We are meant to take from this story that Jesus’ teaching and ministry, while unprecedented and wonderful, plays a supporting role to the main event: that Jesus came to give himself to us. And this is what cannot be comprehended on the world’s terms. Derrida is right: we as human creatures are completely incapable of giving pure gifts. The whole Old Testament can be interpreted as a series of stories about God’s demanding a pure gift and Israel’s perpetual inability to give one. So the Son of God comes among us and does the impossible: he gives to us the only pure gift in the history of the cosmos: himself. His own life is poured out for us.

This is the wisdom of God, and it turns our wisdom and cleverness completely upside down. The message we as Christians have been given by God, is far more radical than humanitarianism, it is far more radical than our good and useful ministries of justice and mercy. The source and content of our life is in the death of our crucified and risen Lord, the source of our fullness is in his emptiness on our behalf, the source of our riches is in the poverty he embraced, the source of our power is in his having become our servant. This is what St. Paul calls “a stumbling block to Jews and foolishness to Gentiles” – that “God’s weakness is stronger than human strength” (1 Corinthians 23-24). In the end, I think Derrida could not see it: he concluded, rather hopelessly, that the pure gift is impossible. And the world struggles to see in the Christmas crib, and much more in the insulted face of the Crucified, the power and the glory of God.
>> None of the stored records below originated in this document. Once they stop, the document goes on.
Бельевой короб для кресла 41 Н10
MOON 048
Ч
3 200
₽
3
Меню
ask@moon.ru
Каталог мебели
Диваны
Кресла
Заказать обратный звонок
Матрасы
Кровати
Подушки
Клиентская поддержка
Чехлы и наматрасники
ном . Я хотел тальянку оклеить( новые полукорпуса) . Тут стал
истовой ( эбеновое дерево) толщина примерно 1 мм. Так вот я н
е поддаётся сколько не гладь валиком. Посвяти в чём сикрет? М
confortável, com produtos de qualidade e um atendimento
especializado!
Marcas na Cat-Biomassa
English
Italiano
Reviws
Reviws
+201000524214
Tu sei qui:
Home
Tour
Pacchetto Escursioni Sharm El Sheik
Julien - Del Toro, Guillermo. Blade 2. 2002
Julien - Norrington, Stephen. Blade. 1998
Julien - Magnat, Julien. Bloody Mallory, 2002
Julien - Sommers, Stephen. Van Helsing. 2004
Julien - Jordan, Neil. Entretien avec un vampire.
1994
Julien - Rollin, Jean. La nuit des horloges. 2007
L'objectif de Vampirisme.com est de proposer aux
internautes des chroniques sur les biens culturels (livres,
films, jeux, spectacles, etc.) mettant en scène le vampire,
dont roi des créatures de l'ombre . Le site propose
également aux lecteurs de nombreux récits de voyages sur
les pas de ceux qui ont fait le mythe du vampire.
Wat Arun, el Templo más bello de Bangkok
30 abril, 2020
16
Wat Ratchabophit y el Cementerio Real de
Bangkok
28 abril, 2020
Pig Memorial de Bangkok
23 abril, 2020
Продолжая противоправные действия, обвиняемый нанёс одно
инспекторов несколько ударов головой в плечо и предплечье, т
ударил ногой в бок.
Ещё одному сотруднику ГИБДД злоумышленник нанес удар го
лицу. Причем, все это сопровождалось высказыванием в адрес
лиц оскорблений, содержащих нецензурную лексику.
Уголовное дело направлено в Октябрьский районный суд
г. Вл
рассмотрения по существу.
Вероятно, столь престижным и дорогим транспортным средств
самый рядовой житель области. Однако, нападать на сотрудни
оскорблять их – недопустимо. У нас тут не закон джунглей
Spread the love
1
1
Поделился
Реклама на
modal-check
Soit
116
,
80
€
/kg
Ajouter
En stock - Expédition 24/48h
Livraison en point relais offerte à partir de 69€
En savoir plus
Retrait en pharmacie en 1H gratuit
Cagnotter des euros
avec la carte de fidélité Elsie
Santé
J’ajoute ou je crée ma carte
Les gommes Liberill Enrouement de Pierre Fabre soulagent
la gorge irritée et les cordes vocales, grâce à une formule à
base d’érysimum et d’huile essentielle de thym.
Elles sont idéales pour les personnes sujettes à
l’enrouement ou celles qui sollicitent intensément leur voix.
And that’s where we, the Church, come in. We have been entrusted with the proclamation of our crucified and risen Lord. That’s what we are doing here. That’s what this Eucharist is. It is the content of our proclamation: Christ has died, Christ is risen, Christ will come again. Christ is given for you and me. And it is our power to go out from this place, in peace, to love and serve the Lord; to go back into our little worlds (the laboratories, libraries, classrooms and social scenes) with their little wisdoms and clevernesses, proclaiming God’s transforming foolishness, in which we are blessed to boast.

Thanks be to God. Amen.

1 comment:

pasivirta said...

dang, that was awesome. Thank you and may Our Father, bless you as you are ordained.